Ball N, Streeter S D, Kneale G G, McGeehan J E
Biophysics Laboratories, Institute of Biomedical and Biomolecular Sciences, School of Biological Sciences, University of Portsmouth, Portsmouth, UK.
Acta Crystallogr D Biol Crystallogr. 2009 Sep;65(Pt 9):900-5. doi: 10.1107/S0907444909020514. Epub 2009 Aug 6.
The controller protein of the Esp1396I restriction-modification (R-M) system binds differentially to three distinct operator sequences upstream of the methyltransferase (M) and endonuclease (R) genes to regulate the timing of gene expression.

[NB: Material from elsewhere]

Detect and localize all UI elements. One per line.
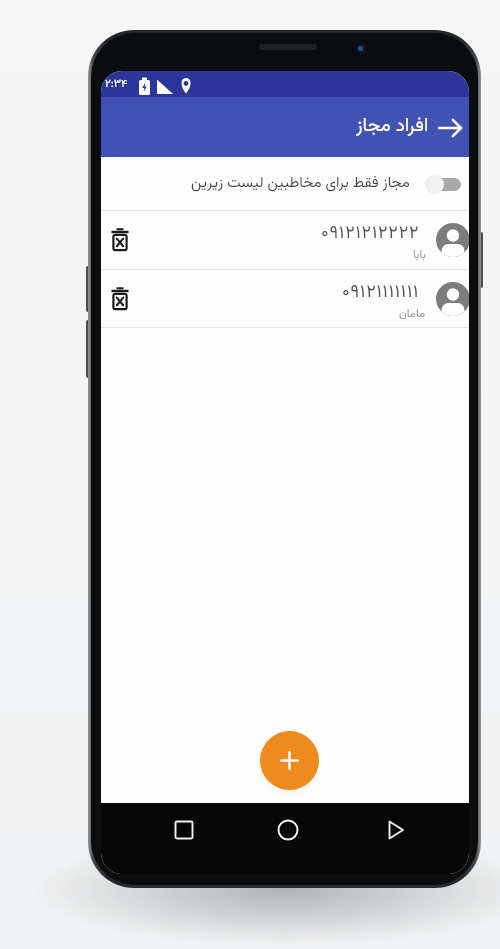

The crystal structure of a complex of the protein with two adjacent operator DNA sequences has been reported; however, the structure of the free protein has not yet been determined. Here, the crystal structure of the free protein is reported, with seven dimers in the asymmetric unit. Two of the 14 monomers show an alternative conformation to the major conformer in which the side chains of residues 43-46 in the loop region flanking the DNA-recognition helix are displaced by up to 10 A. It is proposed that the adoption of these two conformational states may play a role in DNA-sequence promiscuity. The two alternative conformations are also found in the R35A mutant structure, which is otherwise identical to the native protein. Comparison of the free and bound protein structures shows a 1.4 A displacement of the recognition helices when the dimer is bound to its DNA target.
Esp1396I 限制修饰(R-M)系统的调控蛋白与甲基转移酶(M)基因和核酸内切酶(R)基因上游的三个不同操纵序列存在差异结合,以调控基因表达的时间。该蛋白与两个相邻操纵子DNA序列形成复合物的晶体结构已见报道;然而,游离蛋白的结构尚未确定。本文报道了游离蛋白的晶体结构,其不对称单元中有七个二聚体。14个单体中的两个呈现出与主要构象不同的构象,在DNA识别螺旋侧翼的环区中,43-46位残基的侧链位移高达10 Å。有人提出,这两种构象状态的采用可能在DNA序列混杂中起作用。在R35A突变体结构中也发现了这两种不同的构象,该突变体结构在其他方面与天然蛋白相同。游离蛋白和结合蛋白结构的比较表明,当二聚体与其DNA靶点结合时,识别螺旋会发生1.4 Å的位移。